**EXERCISE OBJECTIVE:** Scan the records below for the string "Fern" and return every line where it appears.
*-*-*
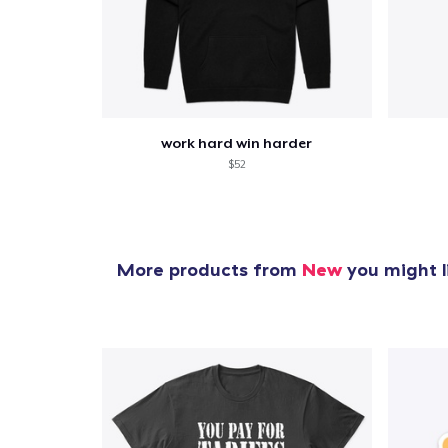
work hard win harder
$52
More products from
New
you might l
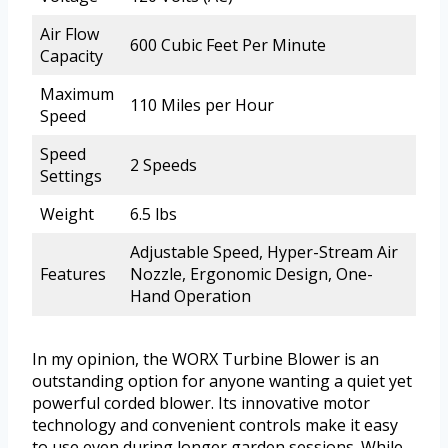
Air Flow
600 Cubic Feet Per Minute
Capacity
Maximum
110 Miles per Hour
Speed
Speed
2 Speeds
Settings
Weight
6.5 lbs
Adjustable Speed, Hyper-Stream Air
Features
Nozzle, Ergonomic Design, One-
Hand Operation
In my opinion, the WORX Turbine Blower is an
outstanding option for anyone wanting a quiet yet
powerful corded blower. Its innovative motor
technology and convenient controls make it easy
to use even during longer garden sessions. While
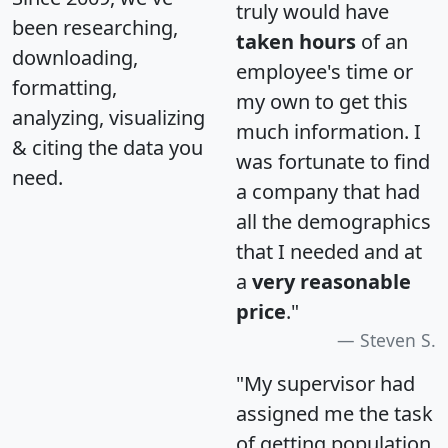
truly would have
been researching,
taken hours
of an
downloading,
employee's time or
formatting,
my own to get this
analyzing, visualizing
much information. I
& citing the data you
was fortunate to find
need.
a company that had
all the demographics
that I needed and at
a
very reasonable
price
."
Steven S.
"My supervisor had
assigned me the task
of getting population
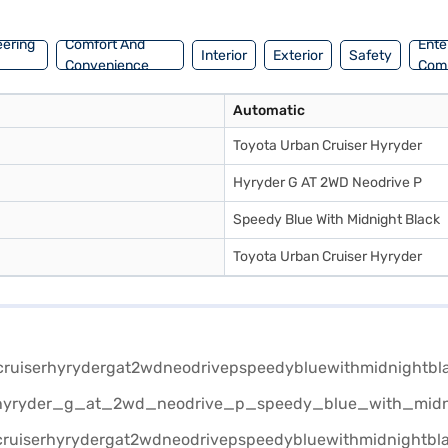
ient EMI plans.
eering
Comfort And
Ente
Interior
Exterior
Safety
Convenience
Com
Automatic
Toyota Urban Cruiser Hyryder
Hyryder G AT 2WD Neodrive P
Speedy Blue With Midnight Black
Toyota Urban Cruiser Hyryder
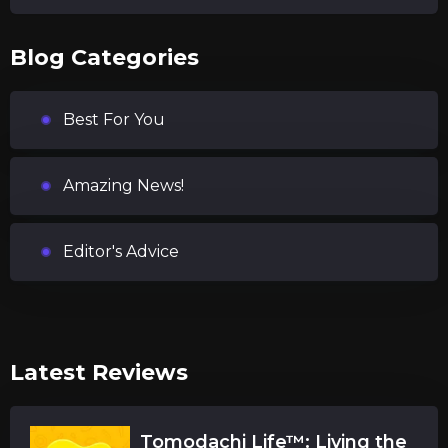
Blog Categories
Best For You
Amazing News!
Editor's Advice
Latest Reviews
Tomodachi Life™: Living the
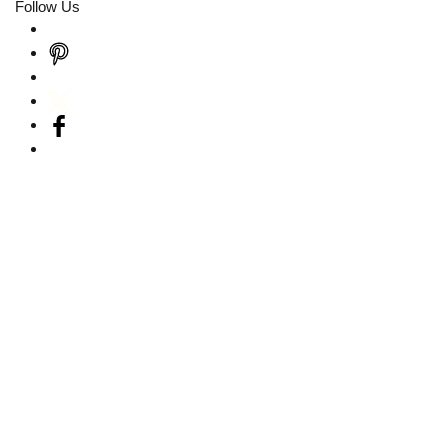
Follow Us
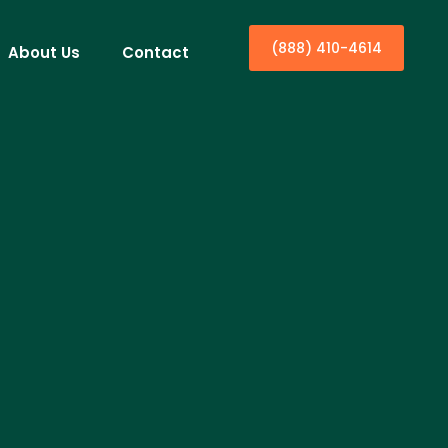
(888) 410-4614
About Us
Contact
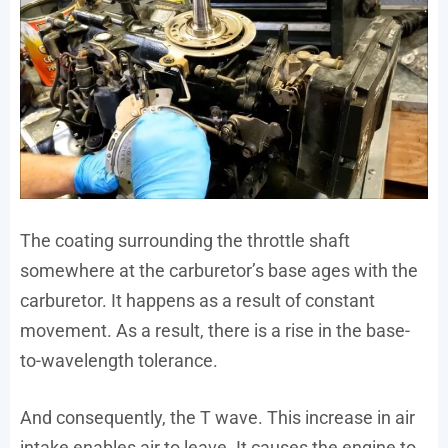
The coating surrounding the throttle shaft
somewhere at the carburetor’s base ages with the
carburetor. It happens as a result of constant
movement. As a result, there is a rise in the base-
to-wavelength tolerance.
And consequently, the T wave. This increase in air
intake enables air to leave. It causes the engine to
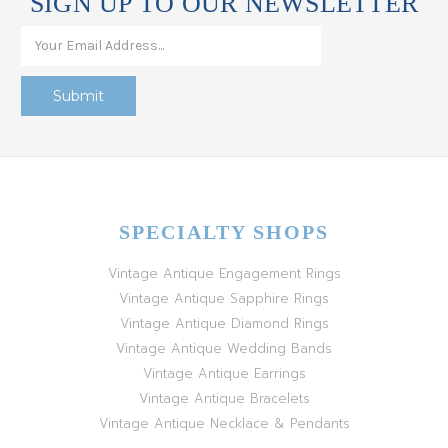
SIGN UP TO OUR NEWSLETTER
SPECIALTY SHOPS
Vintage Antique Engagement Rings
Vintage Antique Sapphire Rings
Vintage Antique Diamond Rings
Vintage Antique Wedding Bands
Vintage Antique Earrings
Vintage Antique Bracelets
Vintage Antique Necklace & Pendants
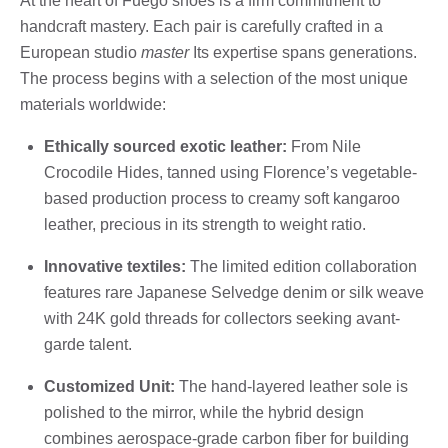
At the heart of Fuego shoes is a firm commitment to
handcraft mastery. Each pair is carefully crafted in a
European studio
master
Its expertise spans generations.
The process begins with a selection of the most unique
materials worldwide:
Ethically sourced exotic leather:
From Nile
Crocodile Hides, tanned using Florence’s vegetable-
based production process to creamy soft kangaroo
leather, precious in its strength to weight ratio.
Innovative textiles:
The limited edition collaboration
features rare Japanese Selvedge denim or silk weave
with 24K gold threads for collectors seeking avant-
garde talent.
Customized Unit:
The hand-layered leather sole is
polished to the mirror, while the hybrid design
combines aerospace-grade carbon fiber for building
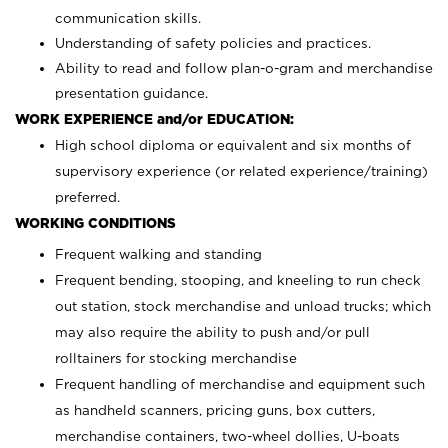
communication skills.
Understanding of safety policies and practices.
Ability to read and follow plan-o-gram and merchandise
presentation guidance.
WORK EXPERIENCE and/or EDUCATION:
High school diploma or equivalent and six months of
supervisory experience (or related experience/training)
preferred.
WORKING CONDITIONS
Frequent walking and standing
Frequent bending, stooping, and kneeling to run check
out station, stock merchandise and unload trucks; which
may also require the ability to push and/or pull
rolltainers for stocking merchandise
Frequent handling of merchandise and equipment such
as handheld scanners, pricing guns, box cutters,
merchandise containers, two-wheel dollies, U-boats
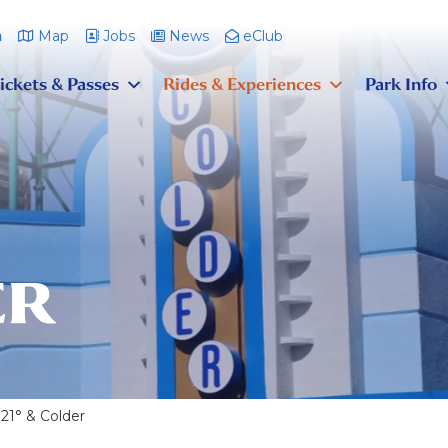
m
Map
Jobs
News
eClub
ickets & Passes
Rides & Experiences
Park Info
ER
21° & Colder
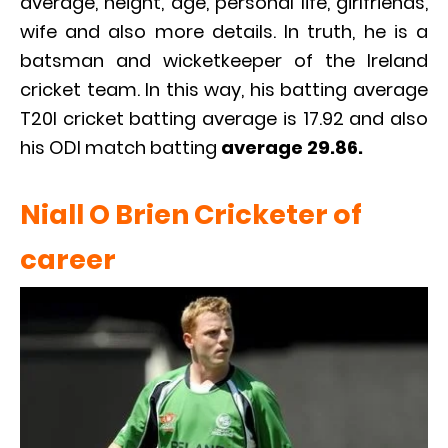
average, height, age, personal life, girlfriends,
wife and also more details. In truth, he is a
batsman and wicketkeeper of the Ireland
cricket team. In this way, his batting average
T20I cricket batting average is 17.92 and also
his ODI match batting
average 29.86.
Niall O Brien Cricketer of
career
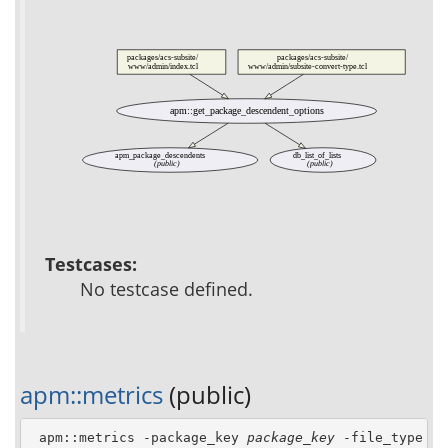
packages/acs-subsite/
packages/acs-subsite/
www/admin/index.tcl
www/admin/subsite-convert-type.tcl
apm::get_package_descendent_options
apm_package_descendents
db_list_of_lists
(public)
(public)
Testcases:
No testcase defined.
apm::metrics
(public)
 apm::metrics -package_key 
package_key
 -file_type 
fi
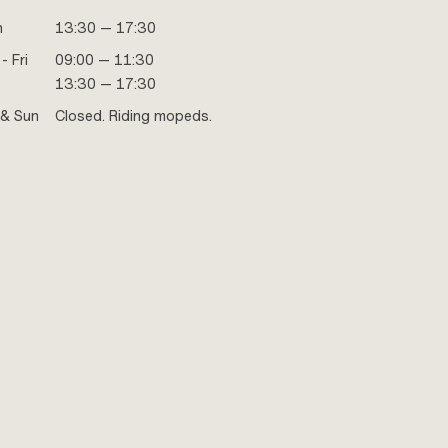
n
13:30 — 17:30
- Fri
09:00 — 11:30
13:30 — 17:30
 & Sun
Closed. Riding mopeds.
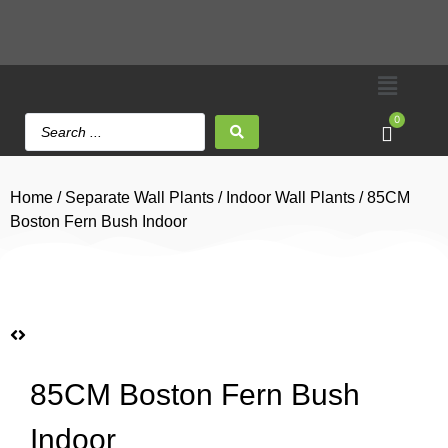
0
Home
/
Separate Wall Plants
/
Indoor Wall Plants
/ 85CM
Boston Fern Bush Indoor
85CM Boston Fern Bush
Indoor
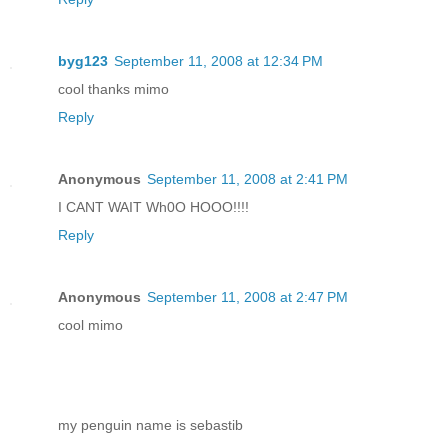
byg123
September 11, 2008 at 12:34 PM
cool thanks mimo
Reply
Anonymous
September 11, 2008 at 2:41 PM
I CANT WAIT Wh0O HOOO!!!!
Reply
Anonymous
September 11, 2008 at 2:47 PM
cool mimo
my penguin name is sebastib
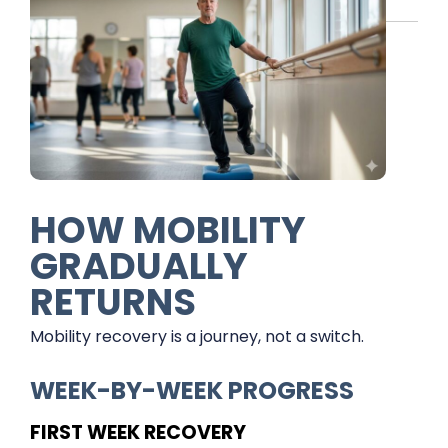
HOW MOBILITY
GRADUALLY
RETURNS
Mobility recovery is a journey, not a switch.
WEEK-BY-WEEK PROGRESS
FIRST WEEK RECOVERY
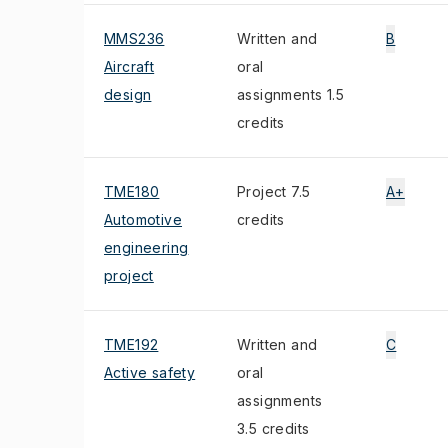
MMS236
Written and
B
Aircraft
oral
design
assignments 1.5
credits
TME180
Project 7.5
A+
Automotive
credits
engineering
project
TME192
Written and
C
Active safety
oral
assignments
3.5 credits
*-*-*
**RESULT:**
Boston Fern Bush Indoor
85CM Boston Fern Bush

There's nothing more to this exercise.